- [What the exercise asks]:
Make the copy match the entries below exactly, with no pictures carried over.

- [Raw data]:
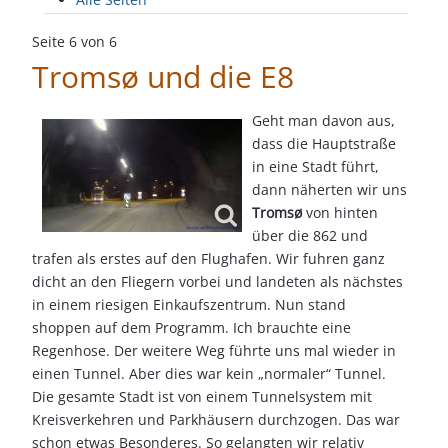
Seite 6 von 6
Tromsø und die E8
Geht man davon aus,
dass die Hauptstraße
in eine Stadt führt,
dann näherten wir uns
Troms
ø
von hinten
über die 862 und
trafen als erstes auf den Flughafen. Wir fuhren ganz
dicht an den Fliegern vorbei und landeten als nächstes
in einem riesigen Einkaufszentrum. Nun stand
shoppen auf dem Programm. Ich brauchte eine
Regenhose. Der weitere Weg führte uns mal wieder in
einen Tunnel. Aber dies war kein „normaler“ Tunnel.
Die gesamte Stadt ist von einem Tunnelsystem mit
Kreisverkehren und Parkhäusern durchzogen. Das war
schon etwas Besonderes. So gelangten wir relativ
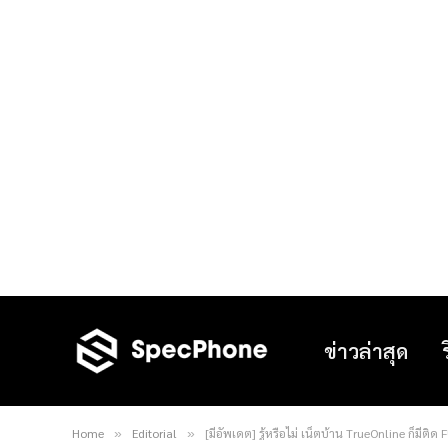
ข่าวล่าสุด
Home
Editorial
[มีอัพเดต] รู้หรือไม่ เน็ตบ้าน TrueOnline ก็มีติด
»
»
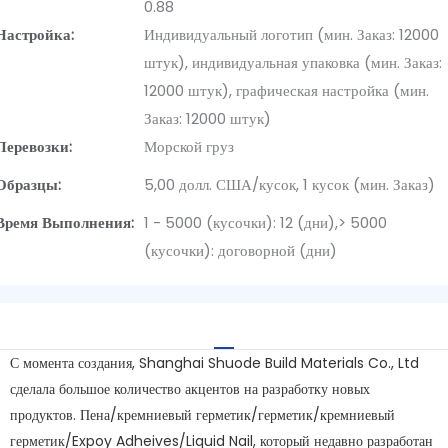
0.88
Настройка:
Индивидуальный логотип (мин. Заказ: 12000
штук), индивидуальная упаковка (мин. Заказ:
12000 штук), графическая настройка (мин.
Заказ: 12000 штук)
Перевозки:
Морской груз
Образцы:
5,00 долл. США/кусок, 1 кусок (мин. Заказ)
Время Выполнения:
1 - 5000 (кусочки): 12 (дни),> 5000
(кусочки): договорной (дни)
С момента создания, Shanghai Shuode Build Materials Co., Ltd
сделала большое количество акцентов на разработку новых
продуктов. Пена/кремниевый герметик/герметик/кремниевый
герметик/Expoy Adheives/Liquid Nail, который недавно разработан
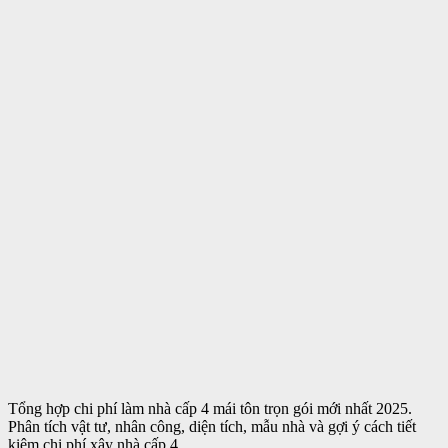
Tổng hợp chi phí làm nhà cấp 4 mái tôn trọn gói mới nhất 2025.
Phân tích vật tư, nhân công, diện tích, mẫu nhà và gợi ý cách tiết
kiệm chi phí xây nhà cấp 4 ...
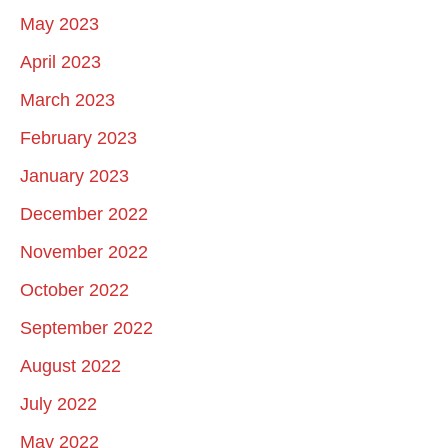
May 2023
April 2023
March 2023
February 2023
January 2023
December 2022
November 2022
October 2022
September 2022
August 2022
July 2022
May 2022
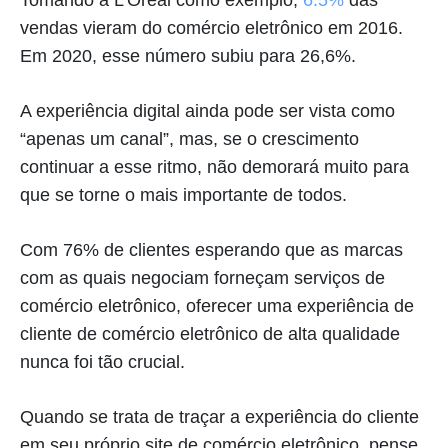
vendas vieram do comércio eletrônico em 2016.
Em 2020, esse número subiu para 26,6%.
A experiência digital ainda pode ser vista como
“apenas um canal”, mas, se o crescimento
continuar a esse ritmo, não demorará muito para
que se torne o mais importante de todos.
Com 76% de clientes esperando que as marcas
com as quais negociam forneçam serviços de
comércio eletrônico, oferecer uma experiência de
cliente de comércio eletrônico de alta qualidade
nunca foi tão crucial.
Quando se trata de traçar a experiência do cliente
em seu próprio site de comércio eletrônico, pense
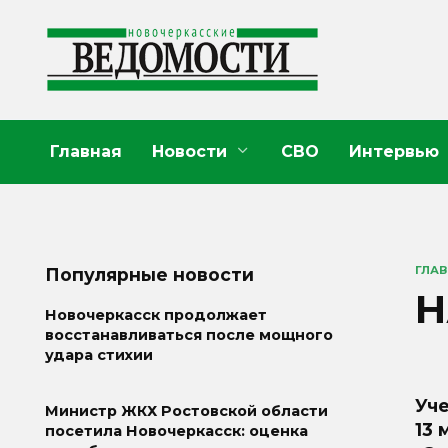
Перейти
к
содержанию
Главная
Новости
СВО
Интервью
ГЛА
Популярные новости
Н
Новочеркасск продолжает
восстанавливаться после мощного
удара стихии
Уч
Министр ЖКХ Ростовской области
13 
посетила Новочеркасск: оценка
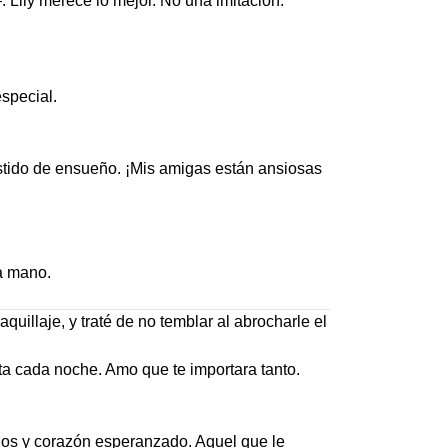
ily merece lo mejor. No una imitación.
special.
stido de ensueño. ¡Mis amigas están ansiosas
 a mano.
quillaje, y traté de no temblar al abrocharle el
 cada noche. Amo que te importara tanto.
dos y corazón esperanzado. Aquel que le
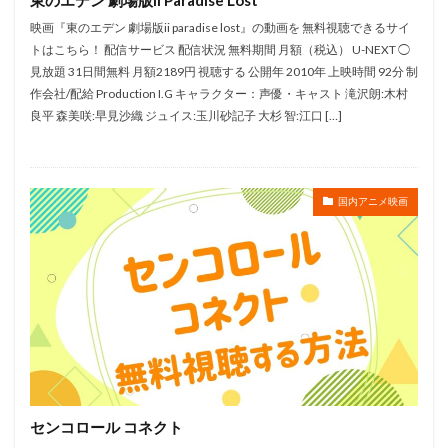
パパイヤ鈴木
パラサイト製作委員会
映画『東のエデン 劇場版ii paradise lost』の動画を 無料視聴できるサイ
トはこちら！ 配信サービス 配信状況 無料期間 月額（税込） U-NEXT ◯
パラマウント映画
パンツェッタ・ジローラモ
見放題 31日間無料 月額2189円 視聴する 公開年 2010年 上映時間 92分 制
パース・ピアース
ヒュー・ウェルチマン
作会社/配給 Production I.G キャラクター：声優・キャスト 滝沢朗:木村
ヒュー・ジャックマン
ビクター音楽産業（株）
良平 森美咲:早見沙織 ジュイス:玉川砂記子 大杉 智:江口 […]
ビックウエスト
ピエール・コフィン
ファイルーズあい
ピエール伊東
ピエール瀧
国内アニメ映画
ピエール＝フランソワ・マルタン＝ラヴェル
ピクサー・アニメーション・スタジオ
ピーター・サリス
ピーター・ソーン
ピーター・チョン
ピーター・ユスティノフ
ピーター・ラムジー
ピーター・ロード
ピート・ドクター
ブルースカイ・スタジオ
プラナ・アニメーション・スタジオ
パシフィック・データ・イメージズ
マンディ・ムーア
センコロール コネクト
マイケル・サーマイヤー
マイケル・ソリッチ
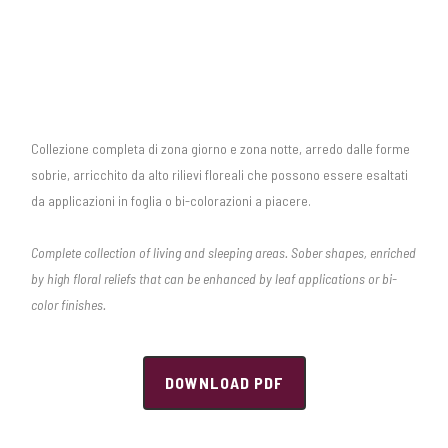
Collezione completa di zona giorno e zona notte, arredo dalle forme
sobrie, arricchito da alto rilievi floreali che possono essere esaltati
da applicazioni in foglia o bi-colorazioni a piacere.
Complete collection of living and sleeping areas. Sober shapes, enriched
by high floral reliefs that can be enhanced by leaf applications or bi-
color finishes.
DOWNLOAD PDF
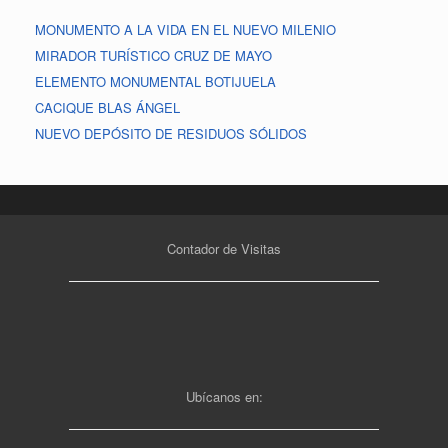
MONUMENTO A LA VIDA EN EL NUEVO MILENIO
MIRADOR TURÍSTICO CRUZ DE MAYO
ELEMENTO MONUMENTAL BOTIJUELA
CACIQUE BLAS ÁNGEL
NUEVO DEPÓSITO DE RESIDUOS SÓLIDOS
Contador de Visitas
Ubícanos en:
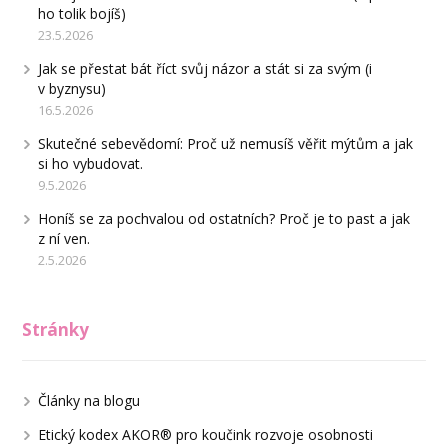
ho tolik bojíš)
23.5.2026
Jak se přestat bát říct svůj názor a stát si za svým (i
v byznysu)
16.5.2026
Skutečné sebevědomí: Proč už nemusíš věřit mýtům a jak
si ho vybudovat.
9.5.2026
Honíš se za pochvalou od ostatních? Proč je to past a jak
z ní ven.
2.5.2026
Stránky
Články na blogu
Etický kodex AKOR® pro koučink rozvoje osobnosti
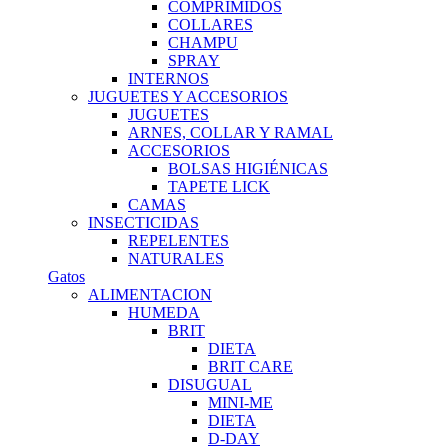
COMPRIMIDOS
COLLARES
CHAMPU
SPRAY
INTERNOS
JUGUETES Y ACCESORIOS
JUGUETES
ARNES, COLLAR Y RAMAL
ACCESORIOS
BOLSAS HIGIÉNICAS
TAPETE LICK
CAMAS
INSECTICIDAS
REPELENTES
NATURALES
Gatos
ALIMENTACION
HUMEDA
BRIT
DIETA
BRIT CARE
DISUGUAL
MINI-ME
DIETA
D-DAY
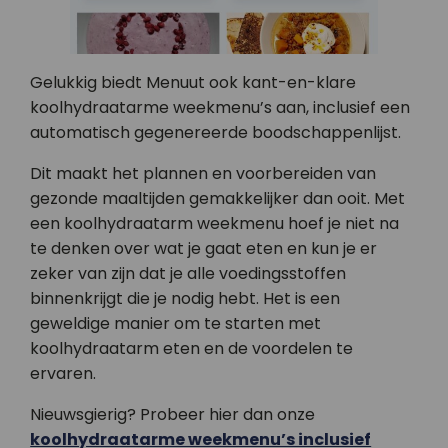
Gelukkig biedt Menuut ook kant-en-klare
koolhydraatarme weekmenu’s aan, inclusief een
automatisch gegenereerde boodschappenlijst.
Dit maakt het plannen en voorbereiden van
gezonde maaltijden gemakkelijker dan ooit. Met
een koolhydraatarm weekmenu hoef je niet na
te denken over wat je gaat eten en kun je er
zeker van zijn dat je alle voedingsstoffen
binnenkrijgt die je nodig hebt. Het is een
geweldige manier om te starten met
koolhydraatarm eten en de voordelen te
ervaren.
Nieuwsgierig? Probeer hier dan onze
koolhydraatarme weekmenu’s inclusief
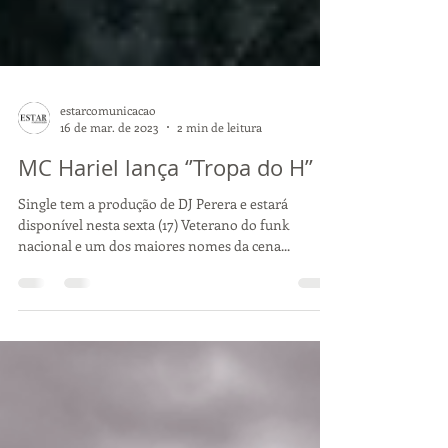
estarcomunicacao
16 de mar. de 2023
2 min de leitura
MC Hariel lança ‘’Tropa do H’’
Single tem a produção de DJ Perera e estará
disponível nesta sexta (17) Veterano do funk
nacional e um dos maiores nomes da cena...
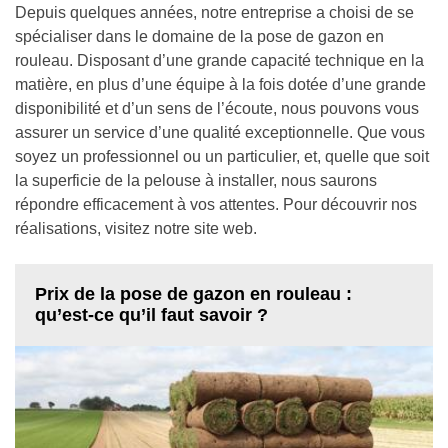
Depuis quelques années, notre entreprise a choisi de se
spécialiser dans le domaine de la pose de gazon en
rouleau. Disposant d’une grande capacité technique en la
matière, en plus d’une équipe à la fois dotée d’une grande
disponibilité et d’un sens de l’écoute, nous pouvons vous
assurer un service d’une qualité exceptionnelle. Que vous
soyez un professionnel ou un particulier, et, quelle que soit
la superficie de la pelouse à installer, nous saurons
répondre efficacement à vos attentes. Pour découvrir nos
réalisations, visitez notre site web.
Prix de la pose de gazon en rouleau :
qu’est-ce qu’il faut savoir ?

- [Solution below]:
Seite 6 von 6
Tromsø und die E8
Geht man davon aus,
dass die Hauptstraße
in eine Stadt führt,
dann näherten wir uns
Troms
ø
von hinten
über die 862 und
trafen als erstes auf den Flughafen. Wir fuhren ganz
dicht an den Fliegern vorbei und landeten als nächstes
in einem riesigen Einkaufszentrum. Nun stand
shoppen auf dem Programm. Ich brauchte eine
Regenhose. Der weitere Weg führte uns mal wieder in
einen Tunnel. Aber dies war kein „normaler“ Tunnel.
Die gesamte Stadt ist von einem Tunnelsystem mit
Kreisverkehren und Parkhäusern durchzogen. Das war
schon etwas Besonderes. So gelangten wir relativ
ข่าวล่าสุด
Home
Editorial
[มีอัพเดต] รู้หรือไม่ เน็ตบ้าน TrueOnline ก็มีติด
»
»
0.88
Настройка:
Индивидуальный логотип (мин. Заказ: 12000
штук), индивидуальная упаковка (мин. Заказ:
12000 штук), графическая настройка (мин.
Заказ: 12000 штук)
Перевозки:
Морской груз
Образцы:
5,00 долл. США/кусок, 1 кусок (мин. Заказ)
Время Выполнения:
1 - 5000 (кусочки): 12 (дни),> 5000
(кусочки): договорной (дни)
С момента создания, Shanghai Shuode Build Materials Co., Ltd
сделала большое количество акцентов на разработку новых
продуктов. Пена/кремниевый герметик/герметик/кремниевый
герметик/Expoy Adheives/Liquid Nail, который недавно разработан
Tổng hợp chi phí làm nhà cấp 4 mái tôn trọn gói mới nhất 2025.
Phân tích vật tư, nhân công, diện tích, mẫu nhà và gợi ý cách tiết
kiệm chi phí xây nhà cấp 4 ...
May 2023
April 2023
March 2023
February 2023
January 2023
December 2022
November 2022
October 2022
September 2022
August 2022
July 2022
May 2022
vendas vieram do comércio eletrônico em 2016.
Em 2020, esse número subiu para 26,6%.
A experiência digital ainda pode ser vista como
“apenas um canal”, mas, se o crescimento
continuar a esse ritmo, não demorará muito para
que se torne o mais importante de todos.
Com 76% de clientes esperando que as marcas
com as quais negociam forneçam serviços de
comércio eletrônico, oferecer uma experiência de
cliente de comércio eletrônico de alta qualidade
nunca foi tão crucial.
Quando se trata de traçar a experiência do cliente
em seu próprio site de comércio eletrônico, pense
Перейти
к
содержанию
Главная
Новости
СВО
Интервью
ГЛА
Популярные новости
Н
Новочеркасск продолжает
восстанавливаться после мощного
удара стихии
Уч
Министр ЖКХ Ростовской области
13 
посетила Новочеркасск: оценка
ily merece lo mejor. No una imitación.
special.
stido de ensueño. ¡Mis amigas están ansiosas
 a mano.
quillaje, y traté de no temblar al abrocharle el
 cada noche. Amo que te importara tanto.
dos y corazón esperanzado. Aquel que le
パパイヤ鈴木
パラサイト製作委員会
映画『東のエデン 劇場版ii paradise lost』の動画を 無料視聴できるサイ
トはこちら！ 配信サービス 配信状況 無料期間 月額（税込） U-NEXT ◯
パラマウント映画
パンツェッタ・ジローラモ
見放題 31日間無料 月額2189円 視聴する 公開年 2010年 上映時間 92分 制
パース・ピアース
ヒュー・ウェルチマン
作会社/配給 Production I.G キャラクター：声優・キャスト 滝沢朗:木村
ヒュー・ジャックマン
ビクター音楽産業（株）
良平 森美咲:早見沙織 ジュイス:玉川砂記子 大杉 智:江口 […]
ビックウエスト
ピエール・コフィン
ファイルーズあい
ピエール伊東
ピエール瀧
国内アニメ映画
ピエール＝フランソワ・マルタン＝ラヴェル
ピクサー・アニメーション・スタジオ
ピーター・サリス
ピーター・ソーン
ピーター・チョン
ピーター・ユスティノフ
ピーター・ラムジー
ピーター・ロード
ピート・ドクター
ブルースカイ・スタジオ
プラナ・アニメーション・スタジオ
パシフィック・データ・イメージズ
マンディ・ムーア
センコロール コネクト
マイケル・サーマイヤー
マイケル・ソリッチ
Collezione completa di zona giorno e zona notte, arredo dalle forme
sobrie, arricchito da alto rilievi floreali che possono essere esaltati
da applicazioni in foglia o bi-colorazioni a piacere.
Complete collection of living and sleeping areas. Sober shapes, enriched
by high floral reliefs that can be enhanced by leaf applications or bi-
color finishes.
DOWNLOAD PDF
MONUMENTO A LA VIDA EN EL NUEVO MILENIO
MIRADOR TURÍSTICO CRUZ DE MAYO
ELEMENTO MONUMENTAL BOTIJUELA
CACIQUE BLAS ÁNGEL
NUEVO DEPÓSITO DE RESIDUOS SÓLIDOS
Contador de Visitas
Ubícanos en:
ho tolik bojíš)
23.5.2026
Jak se přestat bát říct svůj názor a stát si za svým (i
v byznysu)
16.5.2026
Skutečné sebevědomí: Proč už nemusíš věřit mýtům a jak
si ho vybudovat.
9.5.2026
Honíš se za pochvalou od ostatních? Proč je to past a jak
z ní ven.
2.5.2026
Stránky
Články na blogu
Etický kodex AKOR® pro koučink rozvoje osobnosti
COMPRIMIDOS
COLLARES
CHAMPU
SPRAY
INTERNOS
JUGUETES Y ACCESORIOS
JUGUETES
ARNES, COLLAR Y RAMAL
ACCESORIOS
BOLSAS HIGIÉNICAS
TAPETE LICK
CAMAS
INSECTICIDAS
REPELENTES
NATURALES
Gatos
ALIMENTACION
HUMEDA
BRIT
DIETA
BRIT CARE
DISUGUAL
MINI-ME
DIETA
D-DAY
Gelukkig biedt Menuut ook kant-en-klare
koolhydraatarme weekmenu’s aan, inclusief een
automatisch gegenereerde boodschappenlijst.
Dit maakt het plannen en voorbereiden van
gezonde maaltijden gemakkelijker dan ooit. Met
een koolhydraatarm weekmenu hoef je niet na
te denken over wat je gaat eten en kun je er
zeker van zijn dat je alle voedingsstoffen
binnenkrijgt die je nodig hebt. Het is een
geweldige manier om te starten met
koolhydraatarm eten en de voordelen te
ervaren.
Nieuwsgierig? Probeer hier dan onze
koolhydraatarme weekmenu’s inclusief
estarcomunicacao
16 de mar. de 2023
2 min de leitura
MC Hariel lança ‘’Tropa do H’’
Single tem a produção de DJ Perera e estará
disponível nesta sexta (17) Veterano do funk
nacional e um dos maiores nomes da cena...
Depuis quelques années, notre entreprise a choisi de se
spécialiser dans le domaine de la pose de gazon en
rouleau. Disposant d’une grande capacité technique en la
matière, en plus d’une équipe à la fois dotée d’une grande
disponibilité et d’un sens de l’écoute, nous pouvons vous
assurer un service d’une qualité exceptionnelle. Que vous
soyez un professionnel ou un particulier, et, quelle que soit
la superficie de la pelouse à installer, nous saurons
répondre efficacement à vos attentes. Pour découvrir nos
réalisations, visitez notre site web.
Prix de la pose de gazon en rouleau :
qu’est-ce qu’il faut savoir ?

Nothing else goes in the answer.